Chanfron: The chanfron protects the horse's face. It extends from the horse's ears to its muzzle. Some models protect the eyes and jowls. The chanfron often restricts the horse's field of vision, which prevents it from being intimidated during the charge.
- Appraisal: protects head and eyes
Crinnet: The crinnet protects the horse's neck. It consists of a series of segmented lamés or plates. In heavier models, both the mane and neck areas are protected; in lighter models, only the mane is protected. Chain and leather models presumably consist of one piece (as opposed to multiple lamés).
- Appraisal: protects neck
Peytrel: The peytrel protects the horse's chest.
- Appraisal: protects chest and front legs
Flanchards: The flanchards protect the horse's flank. A piece of armor is attached to each side of the saddle. (The flanchard is sold and described as one piece, but there is actually one on each side.)
- Appraisal: protects abdomen and legs
Crupper: The crupper protects the horse's hindquarters.
- Appraisal: protects back and rear legs
Some items, such as caparisons, wreaths, and ribbons, are primarily decorative.
A caparison is a large cloth that is draped over a horse's body. Some caparisons also cover the neck, face, and tail. The caparison is split at the front to allow greater mobility. Caparisons are often decorated with the rider's insignia.

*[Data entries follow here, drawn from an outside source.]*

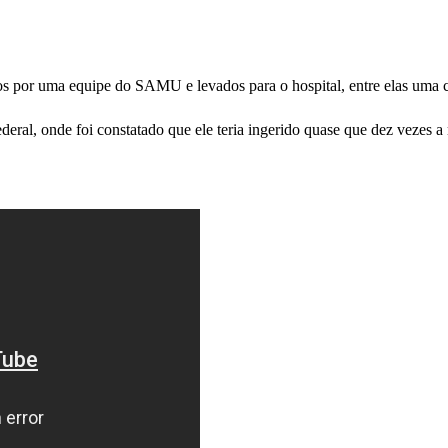
os por uma equipe do SAMU e levados para o hospital, entre elas uma cr
eral, onde foi constatado que ele teria ingerido quase que dez vezes a 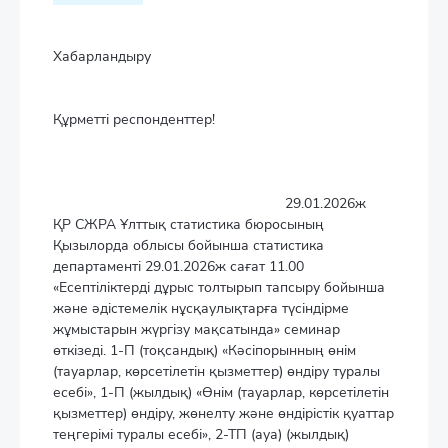
Хабарландыру
Құрметті респонденттер!
29.01.2026ж
ҚР СЖРА Ұлттық статистика бюросының
Қызылорда облысы бойынша статистика
департаменті 29.01.2026ж сағат 11.00
«Есептіліктерді дұрыс толтырып тапсыру бойынша
және әдістемелік нұсқаулықтарға түсіндірме
жұмыстарын жүргізу мақсатында» семинар
өткізеді. 1-П (тоқсандық) «Кәсіпорынның өнім
(тауарлар, көрсетілетін қызметтер) өндіру туралы
есебі», 1-П (жылдық) «Өнім (тауарлар, көрсетілетін
қызметтер) өндіру, жөнелту және өндірістік қуаттар
теңгерімі туралы есебі», 2-ТП (ауа) (жылдық)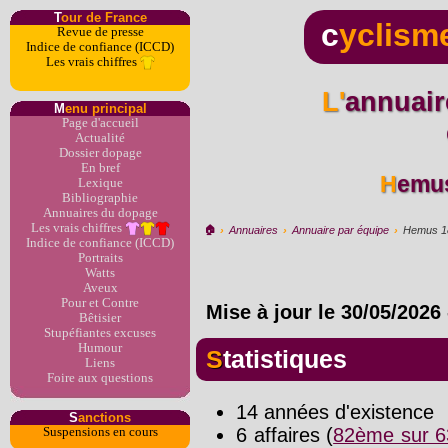
T
our de France
c
yclism
Revue de presse
Indice de confiance (ICCD)
Les vrais chiffres
L'annuaire du dopage par
M
enu principal
Page d'accueil
Actualité
Dossier dopage
En bref
Hemu
Lexique
Bibliographie
Annuaires du dopage
Les vrais chiffres
🏠︎
›
Annuaires
›
Annuaire par équipe
›
Hemus 1
Indice de confiance (ICCD)
Portraits
Watts
Aveux
Pour et Contre
Mise à jour le
30/05/2026
Bêtisier
Stupéfiantes excuses
Humour
Statistiques
Liens
Foire aux questions
14 années d'existence
S
anctions
6 affaires (
82ème sur 6
Suspensions en cours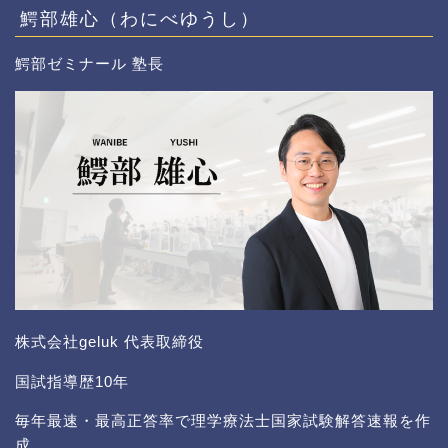
鰐部雄心（わにべゆうし）
鰐部ゼミナール 塾長
株式会社geluk 代表取締役
国試指導歴10年
毎年最速・最高正答率で理学療法士国家試験解答速報を作
成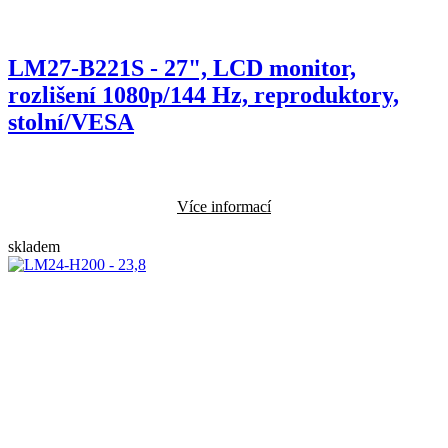
LM27-B221S - 27", LCD monitor,
rozlišení 1080p/144 Hz, reproduktory,
stolní/VESA
Více informací
skladem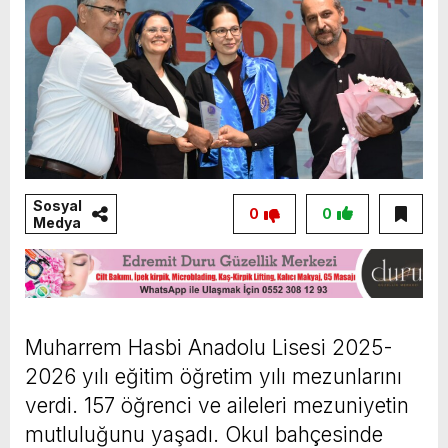
Sosyal
0
0
Medya
Muharrem Hasbi Anadolu Lisesi 2025-
2026 yılı eğitim öğretim yılı mezunlarını
verdi. 157 öğrenci ve aileleri mezuniyetin
mutluluğunu yaşadı. Okul bahçesinde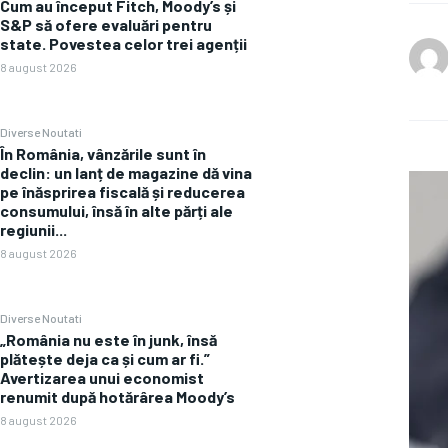
Cum au început Fitch, Moody’s și
S&P să ofere evaluări pentru
state. Povestea celor trei agenții
8 august 2026
Diverse Noutati
În România, vânzările sunt în
declin: un lanț de magazine dă vina
pe înăsprirea fiscală și reducerea
consumului, însă în alte părți ale
regiunii...
8 august 2026
Diverse Noutati
„România nu este în junk, însă
plătește deja ca și cum ar fi.”
Avertizarea unui economist
renumit după hotărârea Moody’s
8 august 2026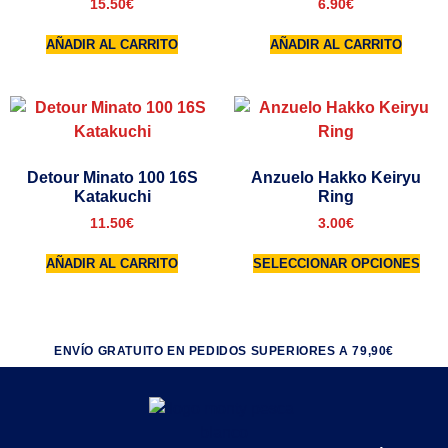
15.50
€
6.90
€
AÑADIR AL CARRITO
AÑADIR AL CARRITO
Detour Minato 100 16S
Anzuelo Hakko Keiryu
Katakuchi
Ring
11.50
€
3.00
€
AÑADIR AL CARRITO
SELECCIONAR OPCIONES
ENVÍO GRATUITO EN PEDIDOS SUPERIORES A 79,90€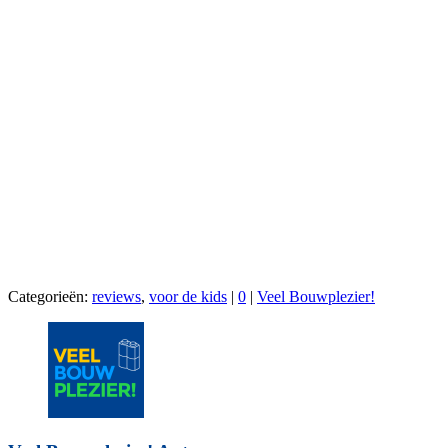
Categorieën:
reviews
,
voor de kids
|
0
|
Veel Bouwplezier!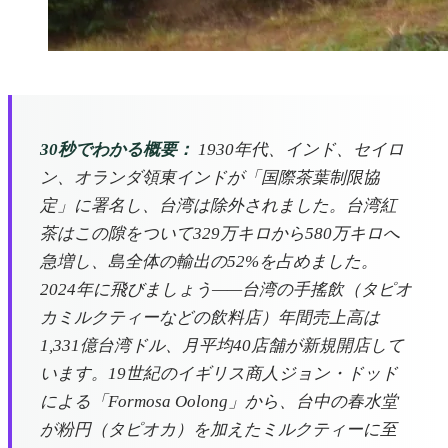
30秒でわかる概要：
1930年代、インド、セイロ
ン、オランダ領東インドが「国際茶葉制限協
定」に署名し、台湾は除外されました。台湾紅
茶はこの隙をついて329万キロから580万キロへ
急増し、島全体の輸出の52%を占めました。
2024年に飛びましょう——台湾の手搖飲（タピオ
カミルクティーなどの飲料店）年間売上高は
1,331億台湾ドル、月平均40店舗が新規開店して
います。19世紀のイギリス商人ジョン・ドッド
による「Formosa Oolong」から、台中の春水堂
が粉円（タピオカ）を加えたミルクティーに至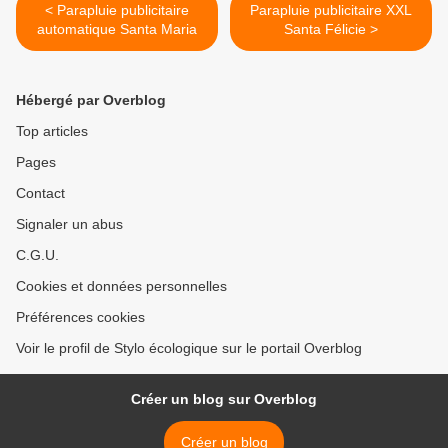
< Parapluie publicitaire
Parapluie publicitaire XXL
automatique Santa Maria
Santa Félicie >
Hébergé par Overblog
Top articles
Pages
Contact
Signaler un abus
C.G.U.
Cookies et données personnelles
Préférences cookies
Voir le profil de Stylo écologique sur le portail Overblog
Créer un blog sur Overblog
Créer un blog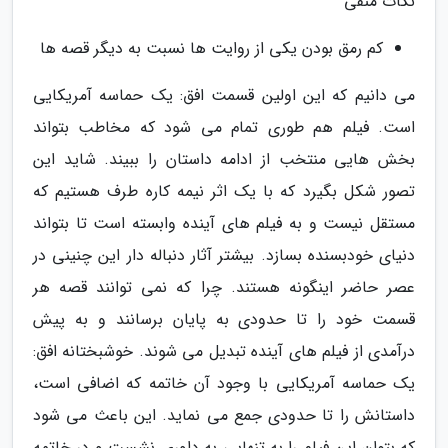
نکات منفی
کم رمق بودن یکی از روایت ها نسبت به دیگر قصه ها
می دانیم که این اولین قسمت افق: یک حماسه آمریکایی
است. فیلم هم طوری تمام می شود که مخاطب بتواند
بخش هایی منتخب از ادامه داستان را ببیند. شاید این
تصور شکل بگیرد که با یک اثر نیمه کاره طرف هستیم که
مستقل نیست و به فیلم های آینده وابسته است تا بتواند
دنیای خودبسنده بسازد. بیشتر آثار دنباله دار این چنینی در
عصر حاضر اینگونه هستند. چرا که نمی توانند قصه هر
قسمت خود را تا حدودی به پایان برسانند و به پیش
درآمدی از فیلم های آینده تبدیل می شوند. خوشبختانه افق:
یک حماسه آمریکایی با وجود آن خاتمه که اضافی است،
داستانش را تا حدودی جمع می نماید. این باعث می شود
که بتوان این فیلم را به تنهایی به داوری نشست و در خاتمه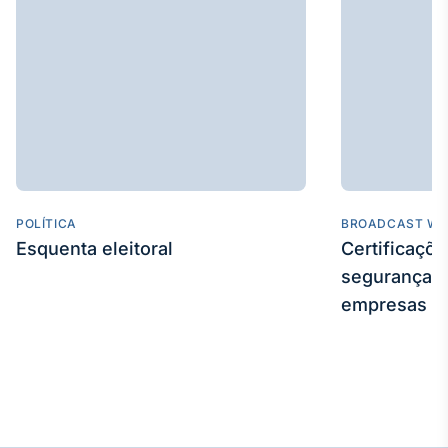
IA
Em breve
BroadFast
Em breve
POLÍTICA
BROADCAST WE
Esquenta eleitoral
Certificaçõ
segurança e
empresas
Gestão de
Investimentos
Em breve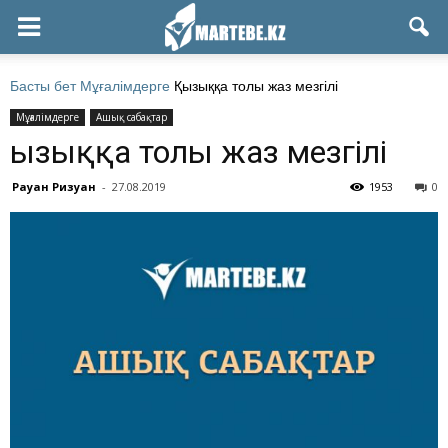
Басты бет
Мұғалімдерге
Қызыққа толы жаз мезгілі
Мұғалімдерге
Ашық сабақтар
Қызыққа толы жаз мезгілі
Рауан Ризуан
-
27.08.2019
1953
0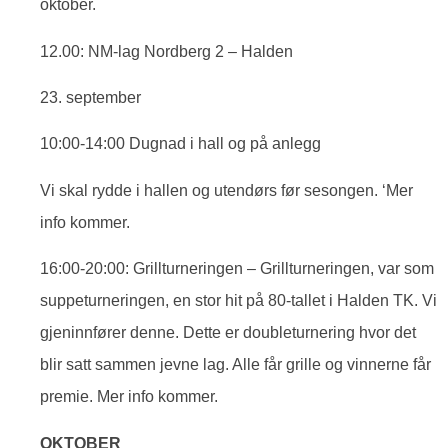
oktober.
12.00: NM-lag Nordberg 2 – Halden
23. september
10:00-14:00 Dugnad i hall og på anlegg
Vi skal rydde i hallen og utendørs før sesongen. ‘Mer
info kommer.
16:00-20:00: Grillturneringen – Grillturneringen, var som
suppeturneringen, en stor hit på 80-tallet i Halden TK. Vi
gjeninnfører denne. Dette er doubleturnering hvor det
blir satt sammen jevne lag. Alle får grille og vinnerne får
premie. Mer info kommer.
OKTOBER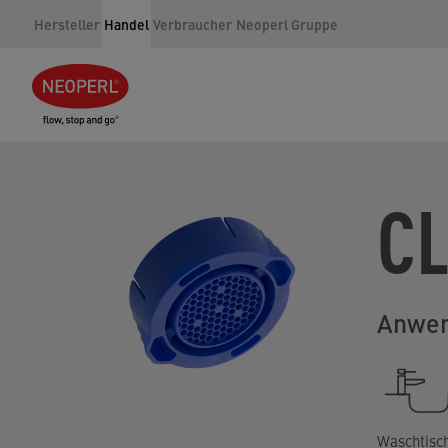
Hersteller
Handel
Verbraucher
Neoperl Gruppe
C
Anwen
Waschtisc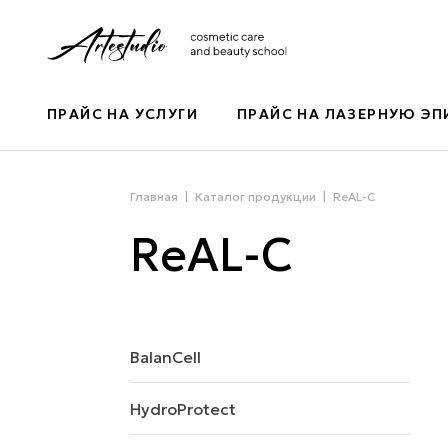
ПРАЙС НА УСЛУГИ
ПРАЙС НА ЛАЗЕРНУЮ Э
Главная
Каталог продукции
ReAL-C
ReAL-C
BalanCell
HydroProtect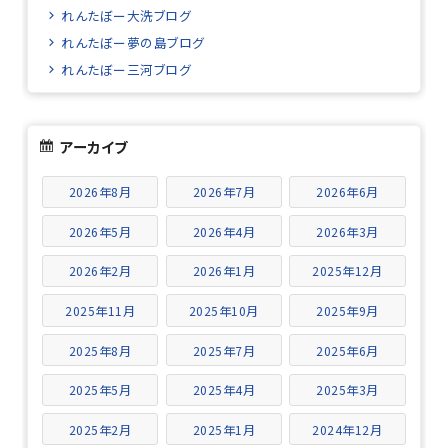
れんたぼー大洗ブログ
れんたぼー夢の島ブログ
れんたぼー三河ブログ
アーカイブ
2026年8月
2026年7月
2026年6月
2026年5月
2026年4月
2026年3月
2026年2月
2026年1月
2025年12月
2025年11月
2025年10月
2025年9月
2025年8月
2025年7月
2025年6月
2025年5月
2025年4月
2025年3月
2025年2月
2025年1月
2024年12月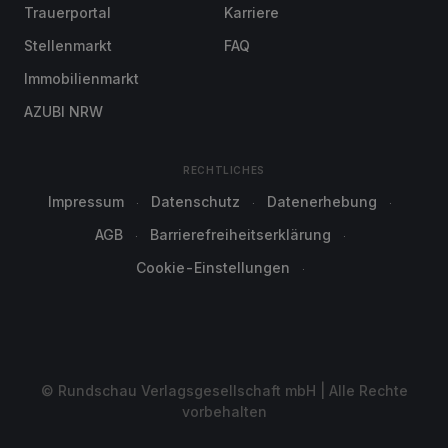
Trauerportal
Karriere
Stellenmarkt
FAQ
Immobilienmarkt
AZUBI NRW
RECHTLICHES
Impressum
Datenschutz
Datenerhebung
AGB
Barrierefreiheitserklärung
Cookie-Einstellungen
© Rundschau Verlagsgesellschaft mbH | Alle Rechte
vorbehalten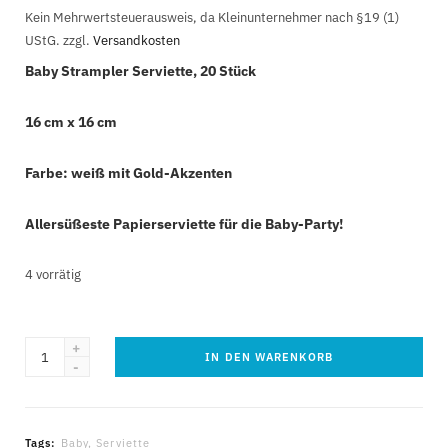
Kein Mehrwertsteuerausweis, da Kleinunternehmer nach §19 (1)
UStG.
zzgl.
Versandkosten
Baby Strampler Serviette, 20 Stück
16 cm x 16 cm
Farbe: weiß mit Gold-Akzenten
Allersüßeste Papierserviette für die Baby-Party!
4 vorrätig
Baby
IN DEN WARENKORB
Strampler
Serviette
20Stück
Tags:
Baby
,
Serviette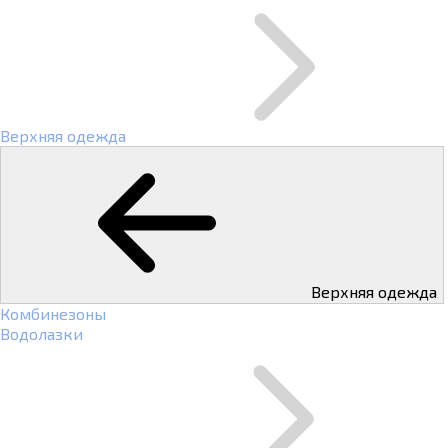
Верхняя одежда
Верхняя одежда
Комбинезоны
Водолазки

The following additional decorative items are also available:
|Fragrant wreath of gilded white lilies|
|Jade silk tail ribbons clasped with a circular pewter brooch|
In Elanthia, there are tools to groom the horse's coat, mane, tail, and hooves. The stable will groom your horse while the horse is in its care. Unless you have the horse out for an extended period of time, you should not need to groom it often.
Curry combs are the first step in the grooming process. The groomer slides it onto his hand and works the comb in a circular motion to loosen dirt, hair, and other debris. (This process is called "currying.") Curry combs are usually too harsh to be used on the head or legs.
A stiff brush is used to remove the material that was loosened during currying. The groomer should brush the horse with the natural grain of the hair. Stiff brushes are too harsh to be used on the head.
Many of the stiff brushes sold in Elanthia are double-sided. You can TURN these brushes to use them as soft brushes. To check whether a brush is double-sided, you need only LOOK at it.
A soft brush is used after the horse has been curried and brushed with a stiff brush. It removes finer particles and makes the coat shine. Horses often enjoy this stage of grooming. The soft brush is gentle enough to use on the head.
A hoof pick is a tool that is used to clean the horse's hooves. The hooves should be cleaned before and after riding. (Fortunately, the stable will do this for you.)
Some merchants sell food, treats, and salt that you can give to your horse. The stable will feed your horse while the horse is in its care. Unless you have the horse out for an extended period of time, you should not need to feed it often.
Feed comes in three basic types: forages (grasses and legumes), grains, and treats (apples and carrots). Salt is an essential mineral that needs to be provided. The stable will ensure that your horse receives the nutrition it needs.
Forage or "roughage" consist of grasses and legumes and is the primary component of a horse's diet. Hay is a dried mixture of grasses and legumes.
Whole or crushed grains are a form of concentrated feed. Oats, corn, and barley are the most common grains fed to horses. In Elanthia, all grain feed is just described as "grain;" this could be a mixture of different grains.
Horses do not need treats, but the carrots and apples sold by stables are safe to give to your horse.
Most horses do not get enough salt from their daily diets and therefore must be given additional salt. Again, the stable provides your horse with all the salt that it needs.